Only lines containing the string "strateškim" belong in the answer; copy all of them from the entries.
Data for the task section start
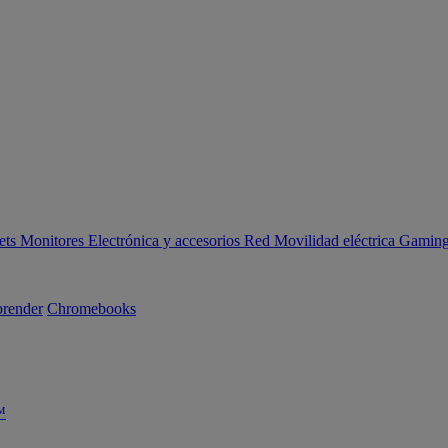
ets
Monitores
Electrónica y accesorios
Red
Movilidad eléctrica
Gaming 
render
Chromebooks
™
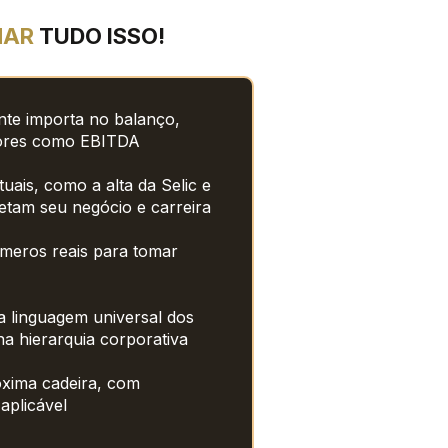
AR 
TUDO ISSO!
te importa no balanço, 
adores como EBITDA
ais, como a alta da Selic e 
fetam seu negócio e carreira
meros reais para tomar 
 linguagem universal dos 
na hierarquia corporativa
xima cadeira, com 
 aplicável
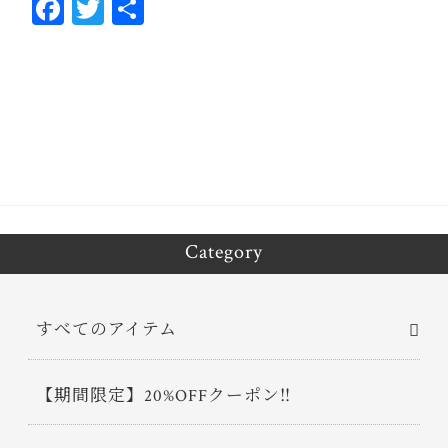
Fa
T
共
ce
wi
有
bo
tt
ok
er
Category
すべてのアイテム
【期間限定】20%OFFクーポン‼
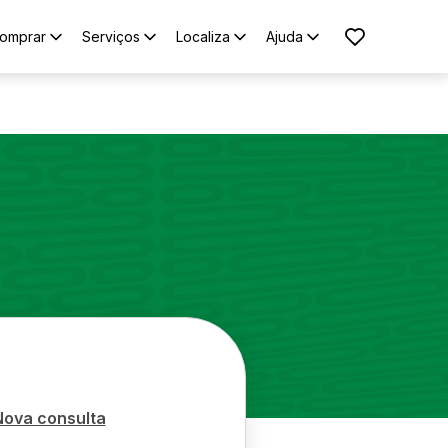
omprar
Serviços
Localiza
Ajuda
Nova consulta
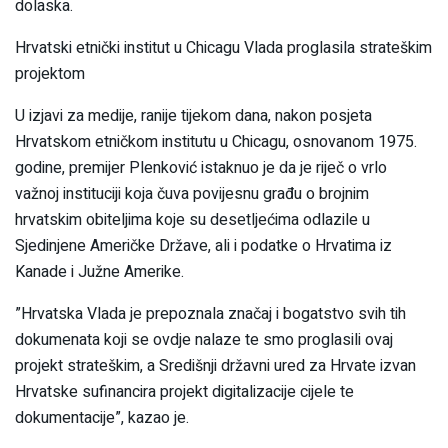
dolaska.
Hrvatski etnički institut u Chicagu Vlada proglasila strateškim
projektom
U izjavi za medije, ranije tijekom dana, nakon posjeta
Hrvatskom etničkom institutu u Chicagu, osnovanom 1975.
godine, premijer Plenković istaknuo je da je riječ o vrlo
važnoj instituciji koja čuva povijesnu građu o brojnim
hrvatskim obiteljima koje su desetljećima odlazile u
Sjedinjene Američke Države, ali i podatke o Hrvatima iz
Kanade i Južne Amerike.
”Hrvatska Vlada je prepoznala značaj i bogatstvo svih tih
dokumenata koji se ovdje nalaze te smo proglasili ovaj
projekt strateškim, a Središnji državni ured za Hrvate izvan
Hrvatske sufinancira projekt digitalizacije cijele te
dokumentacije”, kazao je.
Data for the task section end
Answer to the exercise
Hrvatski etnički institut u Chicagu Vlada proglasila strateškim
projekt strateškim, a Središnji državni ured za Hrvate izvan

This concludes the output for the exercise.